I had an unfortunate, inadvertent freezing-of-the-red-bell-peppers that should have been on the vegetable platter for today's dinner. They're sliced but no good for eating raw or stir-frying. They'll be fine for chili or something else like that. So I need to either figure out a way to cook them in something this week, or just freeze them until I think of what to make with them. Maybe they'll be good in the Crockpot Jambalaya recipe I found on Family Corner.

Unfortunately, cucumbers that have been inadvertently frozen are not good for anything, as far as I can tell. Ick. Ever try to peel a partially-frozen cuke? I don't recommend it.

Thursday, March 05, 2009

Thrifty Thursday: March 5

Thrifty Thursday is hosted weekly at Amanda's Cookin'

Today's Thrifty Thursday tip is a turkey tip! Yes, I know it's not Thanksgiving, but my kids all love turkey, and I'll be making one this weekend.

You don't have to buy an expensive turkey to get a moist, juicy bird. Here's an easy way to get great results on the cheap. BUT it takes a little planning ahead, because the bird has to be completely thawed a whole day before you want to roast it.

1. Go to your nearest Big Box Home Improvement Store (orange or blue, doesn't matter) and buy a 5-gallon bucket with a lid. Wash it out.

2. Buy a store-brand frozen turkey.

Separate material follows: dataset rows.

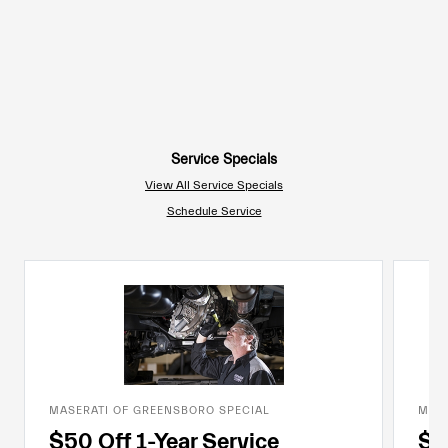
Service Specials
View All Service Specials
Schedule Service
MASERATI OF GREENSBORO SPECIAL
MASE
$50 Off 1-Year Service
$7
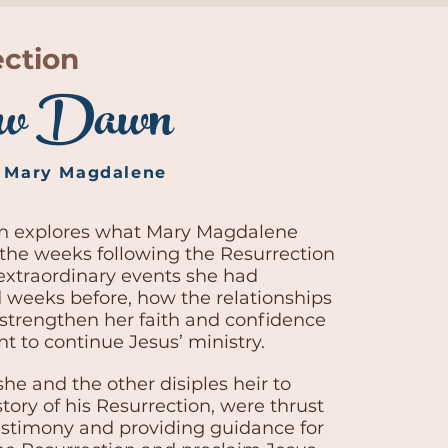
ection
w Dawn
f Mary Magdalene
on explores what Mary Magdalene
the weeks following the Resurrection
extraordinary events she had
 weeks before, how the relationships
 strengthen her faith and confidence
t to continue Jesus’ ministry.
she and the other disiples heir to
tory of his Resurrection, were thrust
testimony and providing guidance for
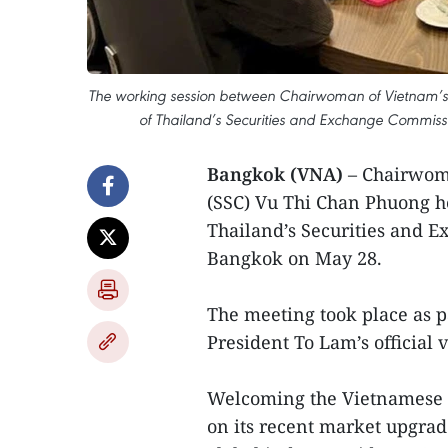
The working session between Chairwoman of Vietnam’s
of Thailand’s Securities and Exchange Commissi
Bangkok (VNA)
– Chairwom
(SSC) Vu Thi Chan Phuong h
Thailand’s Securities and E
Bangkok on May 28.
The meeting took place as p
President To Lam’s official v
Welcoming the Vietnamese d
on its recent market upgrad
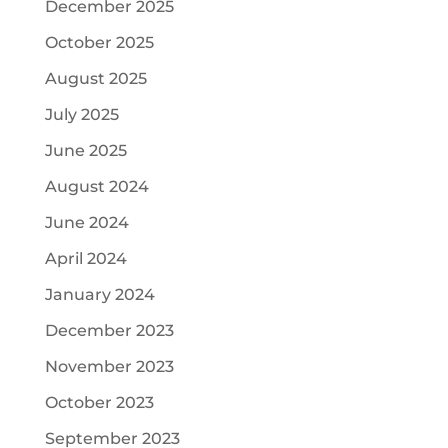
December 2025
October 2025
August 2025
July 2025
June 2025
August 2024
June 2024
April 2024
January 2024
December 2023
November 2023
October 2023
September 2023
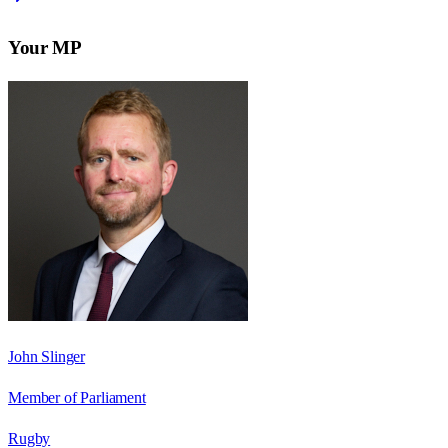
Your MP
John Slinger
Member of Parliament
Rugby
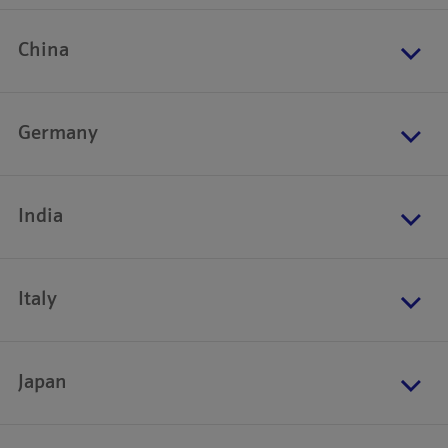
China
Germany
India
Italy
Japan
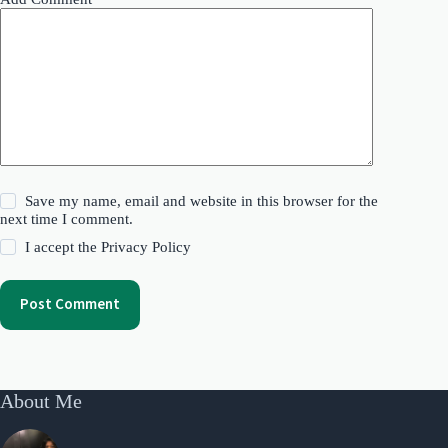
Save my name, email and website in this browser for the
next time I comment.
I accept the
Privacy Policy
Post Comment
About Me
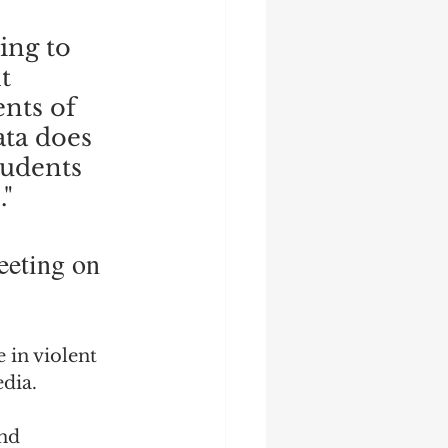
ing to 
t 
nts of 
ata does 
tudents 
" 
eeting on 
 in violent 
dia.
nd 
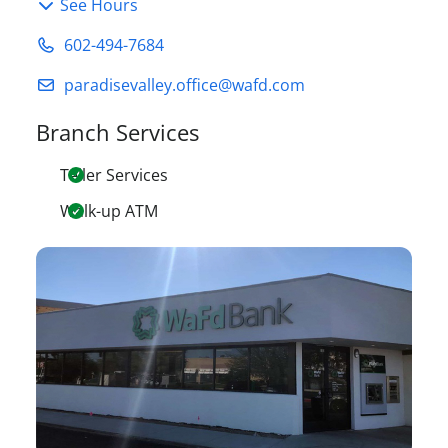
See Hours
602-494-7684
paradisevalley.office@wafd.com
Branch Services
Teller Services
Walk-up ATM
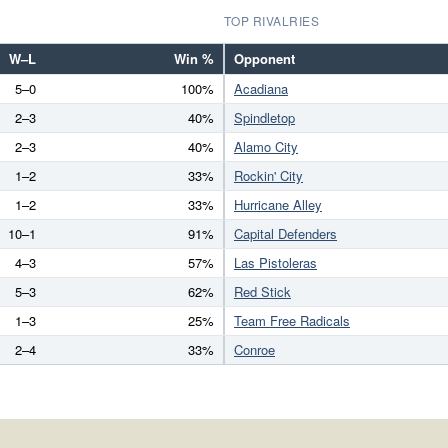
TOP RIVALRIES
W–L
Win %
Opponent
5–0
100%
Acadiana
2–3
40%
Spindletop
2–3
40%
Alamo City
1–2
33%
Rockin' City
1–2
33%
Hurricane Alley
10–1
91%
Capital Defenders
4–3
57%
Las Pistoleras
5–3
62%
Red Stick
1–3
25%
Team Free Radicals
2–4
33%
Conroe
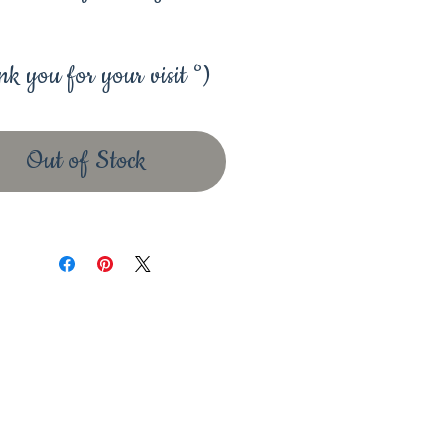
k you for your visit °)
Out of Stock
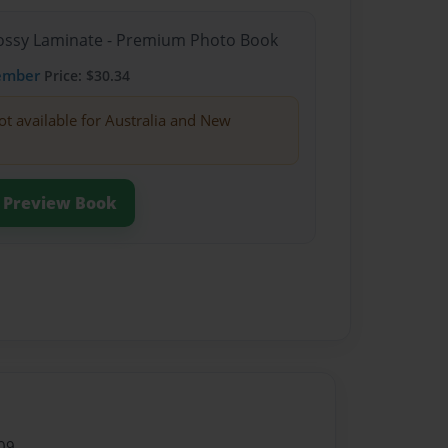
Glossy Laminate - Premium Photo Book
ember
Price: $30.34
ot available for Australia and New
Preview Book
09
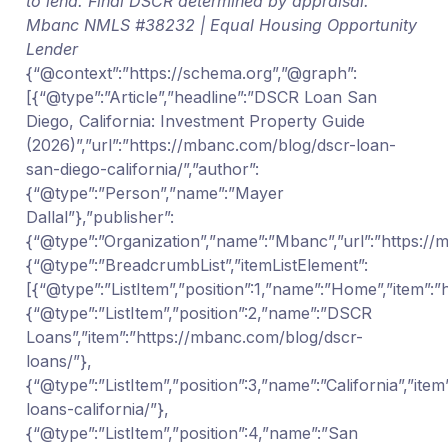
to lend. Final DSCR determined by appraisal.
Mbanc NMLS #38232 | Equal Housing Opportunity
Lender
{“@context”:”https://schema.org”,”@graph”:
[{“@type”:”Article”,”headline”:”DSCR Loan San
Diego, California: Investment Property Guide
(2026)”,”url”:”https://mbanc.com/blog/dscr-loan-
san-diego-california/”,”author”:
{“@type”:”Person”,”name”:”Mayer
Dallal”},”publisher”:
{“@type”:”Organization”,”name”:”Mbanc”,”url”:”https:/
{“@type”:”BreadcrumbList”,”itemListElement”:
[{“@type”:”ListItem”,”position”:1,”name”:”Home”,”item”:
{“@type”:”ListItem”,”position”:2,”name”:”DSCR
Loans”,”item”:”https://mbanc.com/blog/dscr-
loans/”},
{“@type”:”ListItem”,”position”:3,”name”:”California”,”it
loans-california/”},
{“@type”:”ListItem”,”position”:4,”name”:”San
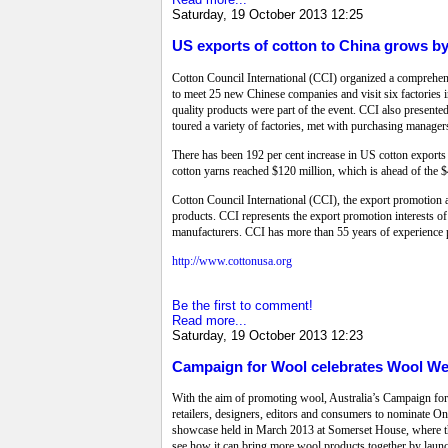
Saturday, 19 October 2013 12:25
US exports of cotton to China grows b
Cotton Council International (CCI) organized a compreh
to meet 25 new Chinese companies and visit six factories 
quality products were part of the event. CCI also presente
toured a variety of factories, met with purchasing manage
There has been 192 per cent increase in US cotton exports t
cotton yarns reached $120 million, which is ahead of the $4
Cotton Council International (CCI), the export promotion 
products. CCI represents the export promotion interests o
manufacturers. CCI has more than 55 years of experience 
http://www.cottonusa.org
Be the first to comment!
Read more...
Saturday, 19 October 2013 12:23
Campaign for Wool celebrates Wool We
With the aim of promoting wool, Australia’s Campaign for 
retailers, designers, editors and consumers to nominate O
showcase held in March 2013 at Somerset House, where th
see how it can bring more wool products together by lau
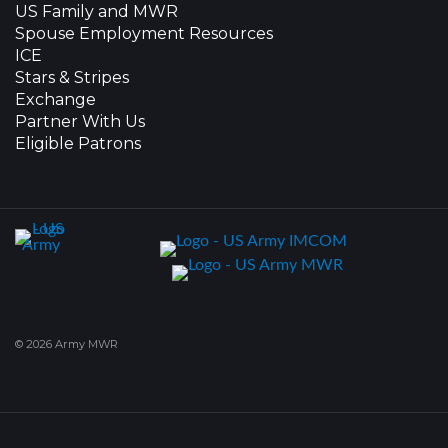
US Family and MWR
Spouse Employment Resources
ICE
Stars & Stripes
Exchange
Partner With Us
Eligible Patrons
© 2026 Army MWR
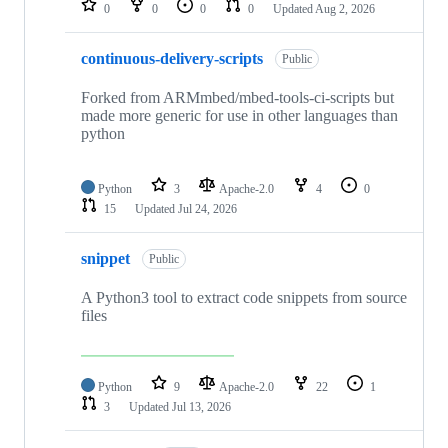
0
0
0
0
Updated
Aug 2, 2026
continuous-delivery-scripts
Public
Forked from ARMmbed/mbed-tools-ci-scripts but
made more generic for use in other languages than
python
Python
3
Apache-2.0
4
0
15
Updated
Jul 24, 2026
snippet
Public
A Python3 tool to extract code snippets from source
files
Python
9
Apache-2.0
22
1
3
Updated
Jul 13, 2026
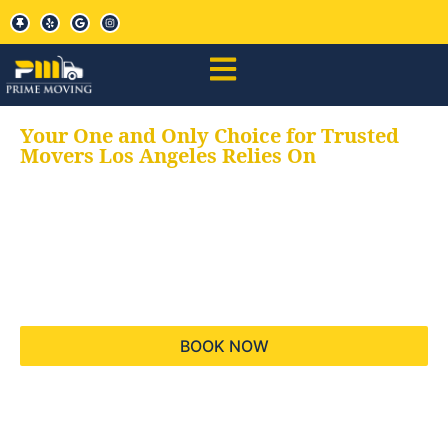
Your One and Only Choice for Trusted
Movers Los Angeles Relies On
Your trusted aids for
all your moving needs,
keeping your moves
hassle free
BOOK NOW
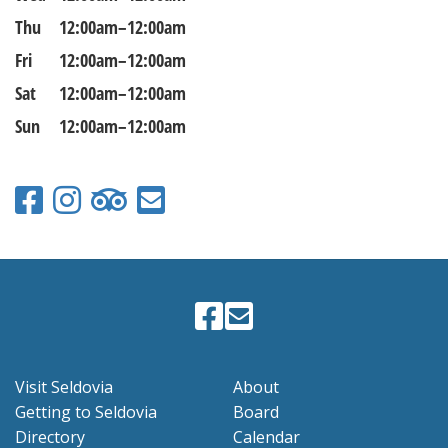
Thu
12:00am–12:00am
Fri
12:00am–12:00am
Sat
12:00am–12:00am
Sun
12:00am–12:00am
Visit Seldovia
About
Getting to Seldovia
Board
Directory
Calendar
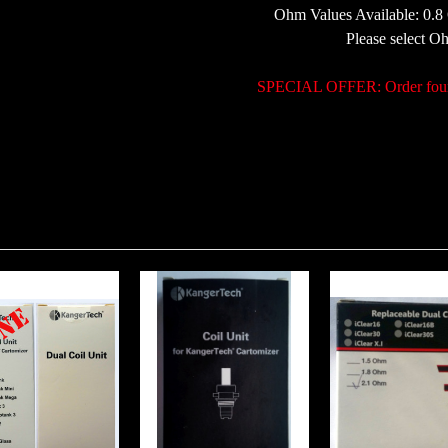
Ohm Values Available: 0.
Please select 
SPECIAL OFFER: Order four p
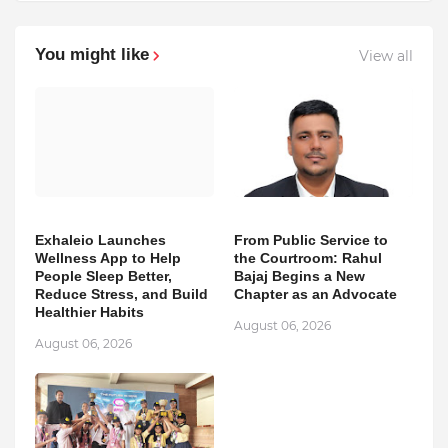
You might like
View all
Exhaleio Launches
From Public Service to
Wellness App to Help
the Courtroom: Rahul
People Sleep Better,
Bajaj Begins a New
Reduce Stress, and Build
Chapter as an Advocate
Healthier Habits
August 06, 2026
August 06, 2026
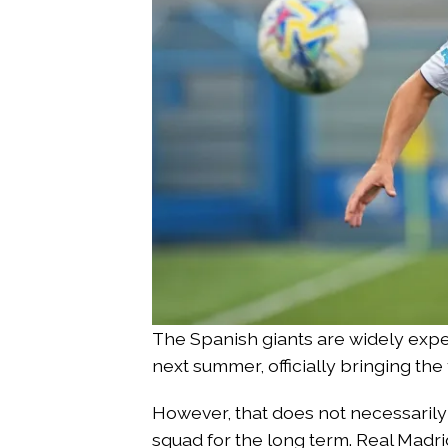
The Spanish giants are widely expe
next summer, officially bringing the
However, that does not necessarily 
squad for the long term. Real Madr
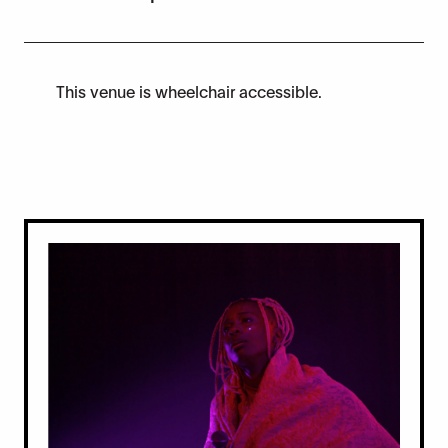
This venue is wheelchair accessible.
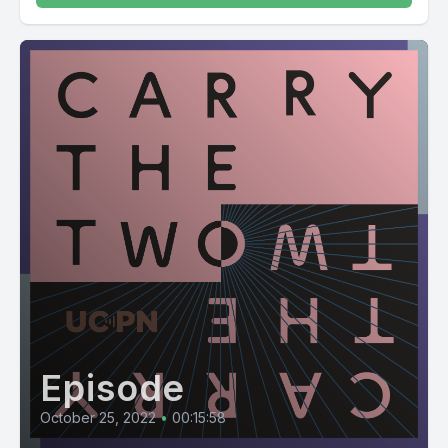
Episode
October 25, 2022
•
00:15:58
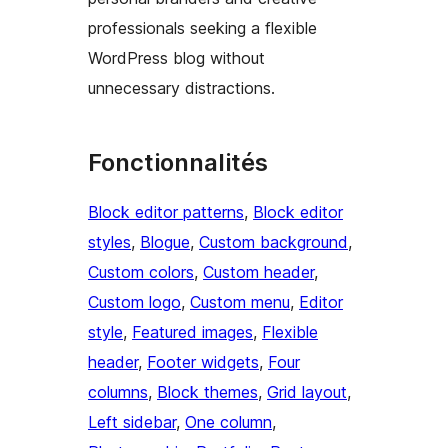
professionals seeking a flexible
WordPress blog without
unnecessary distractions.
Fonctionnalités
Block editor patterns
, 
Block editor
styles
, 
Blogue
, 
Custom background
, 
Custom colors
, 
Custom header
, 
Custom logo
, 
Custom menu
, 
Editor
style
, 
Featured images
, 
Flexible
header
, 
Footer widgets
, 
Four
columns
, 
Block themes
, 
Grid layout
, 
Left sidebar
, 
One column
, 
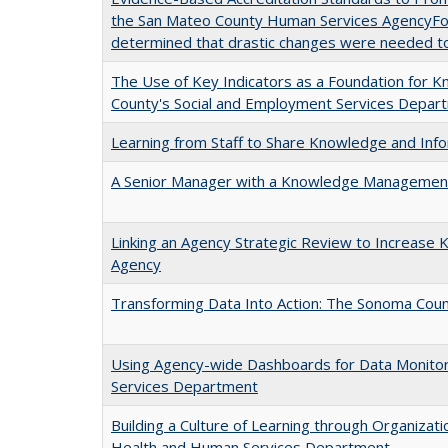
the San Mateo County Human Services AgencyFollow
determined that drastic changes were needed t
The Use of Key Indicators as a Foundation for
County's Social and Employment Services Depar
Learning from Staff to Share Knowledge and Inf
A Senior Manager with a Knowledge Management 
Linking an Agency Strategic Review to Increas
Agency
Transforming Data Into Action: The Sonoma Co
Using Agency-wide Dashboards for Data Monitori
Services Department
Building a Culture of Learning through Organiza
Health and Human Services Department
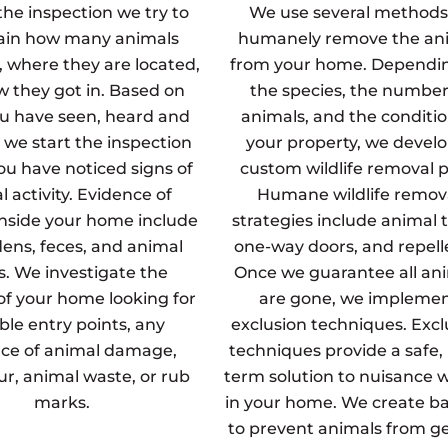
the inspection we try to
We use several methods
ain how many animals
humanely remove the an
, where they are located,
from your home. Dependi
 they got in. Based on
the species, the number
u have seen, heard and
animals, and the conditio
 we start the inspection
your property, we develo
u have noticed signs of
custom wildlife removal p
 activity. Evidence of
Humane wildlife remov
inside your home include
strategies include animal t
dens, feces, and animal
one-way doors, and repell
s. We investigate the
Once we guarantee all an
 of your home looking for
are gone, we impleme
ble entry points, any
exclusion techniques. Excl
ce of animal damage,
techniques provide a safe,
fur, animal waste, or rub
term solution to nuisance wi
marks.
in your home. We create ba
to prevent animals from g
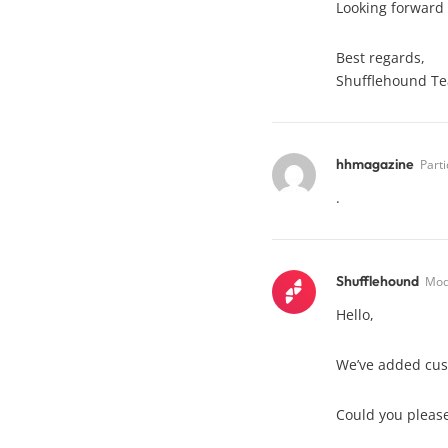
Looking forward 
Best regards,
Shufflehound T
hhmagazine
Parti
.
Shufflehound
Mod
Hello,
We’ve added cust
Could you please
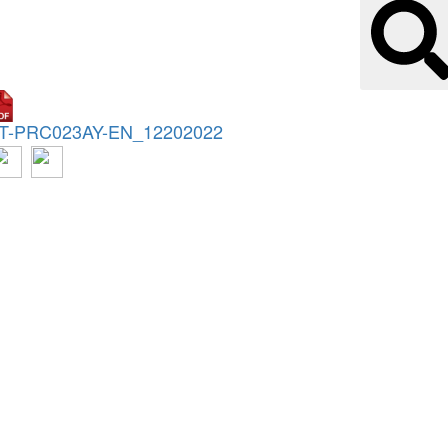
T-PRC023AY-EN_12202022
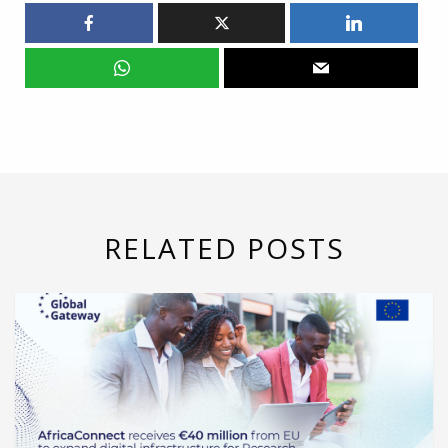
RELATED POSTS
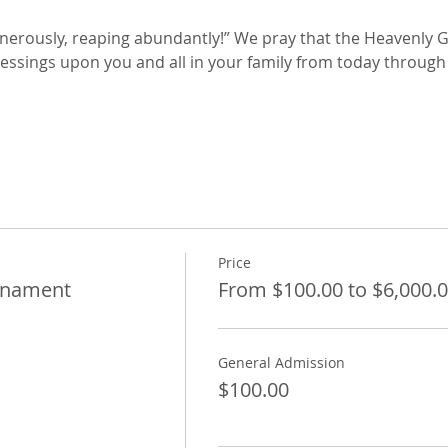
enerously, reaping abundantly!” We pray that the Heavenly 
ssings upon you and all in your family from today through 
Price
rnament
From $100.00 to $6,000.
General Admission
$100.00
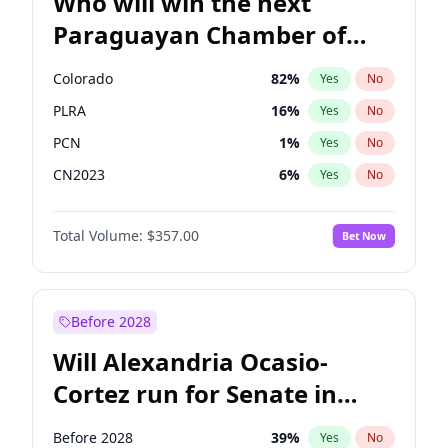
Who will win the next
Paraguayan Chamber of
Deputies election?
Colorado
82
%
Yes
No
PLRA
16
%
Yes
No
PCN
1
%
Yes
No
CN2023
6
%
Yes
No
PPQ
6
%
Yes
No
Total Volume:
$357.00
Bet Now
PEN
6
%
Yes
No
Before 2028
Will Alexandria Ocasio-
Cortez run for Senate in
2028?
Before 2028
39
%
Yes
No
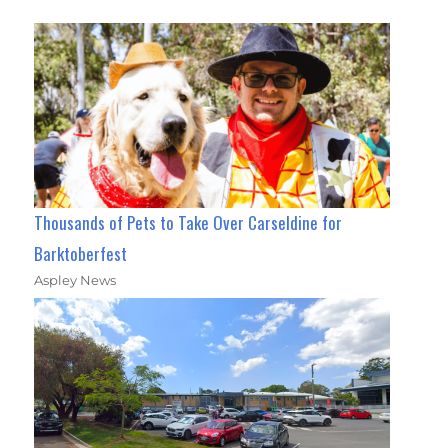
Thousands of Pets to Take Over Carseldine for
Barktoberfest
Aspley News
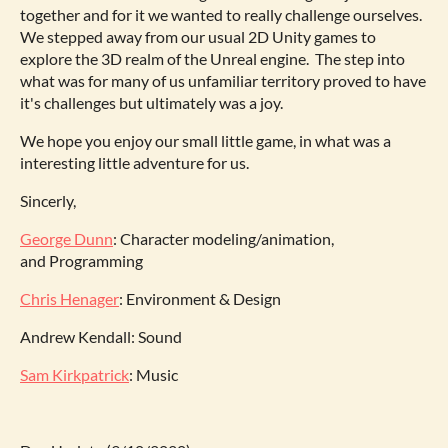
together and for it we wanted to really challenge ourselves.
We stepped away from our usual 2D Unity games to
explore the 3D realm of the Unreal engine. The step into
what was for many of us unfamiliar territory proved to have
it's challenges but ultimately was a joy.
We hope you enjoy our small little game, in what was a
interesting little adventure for us.
Sincerly,
George Dunn
: Character modeling/animation,
and Programming
Chris Henager
: Environment & Design
Andrew Kendall: Sound
Sam Kirkpatrick
: Music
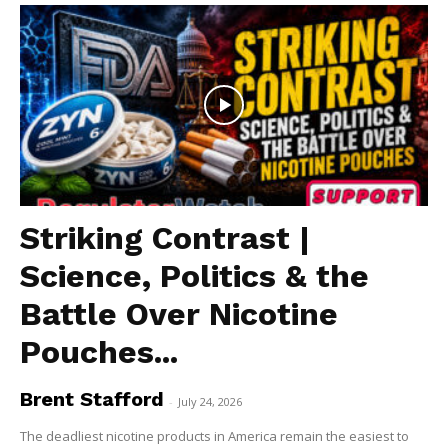
Striking Contrast |
Science, Politics & the
Battle Over Nicotine
Pouches...
Brent Stafford
-
July 24, 2026
The deadliest nicotine products in America remain the easiest to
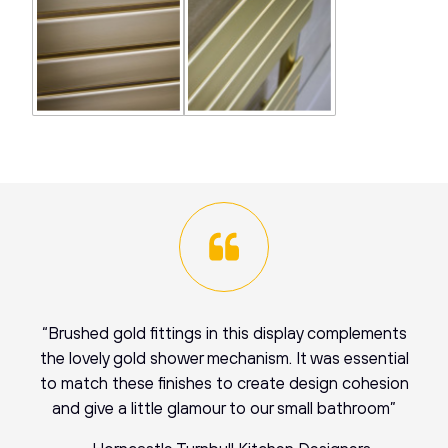
“Brushed gold fittings in this display complements
the lovely gold shower mechanism. It was essential
to match these finishes to create design cohesion
and give a little glamour to our small bathroom”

Nothing fancy needed.

3. Defrost the turkey.

4. Wash the turkey inside and out and make sure you remove all the giblets and other miscellaneous-in-a-bag that comes with the turkey.

5. Put the turkey in the 5-gallon bucket with the tips of the legs sticking up.

6. Sprinkle a cup of kosher (coarse) salt all over the turkey.

7. Pour water over the whole thing and keep adding water until the cavity is filled and there's plenty of water on the outside of the turkey too. Add lots of ice cubes, and cover.

8. Let this sit at least 8 hours or up to 24.

9. Remove directly to your roasting pan. Don't wash the turkey again. It was clean before you did the brining part.

10. Roast as usual!

Now if you want to get all complicated, Alton Brown does a brined turkey with lots of spices and stuff. But unless you have all of those in your house already, it's not a thrifty turkey. This way works just as well.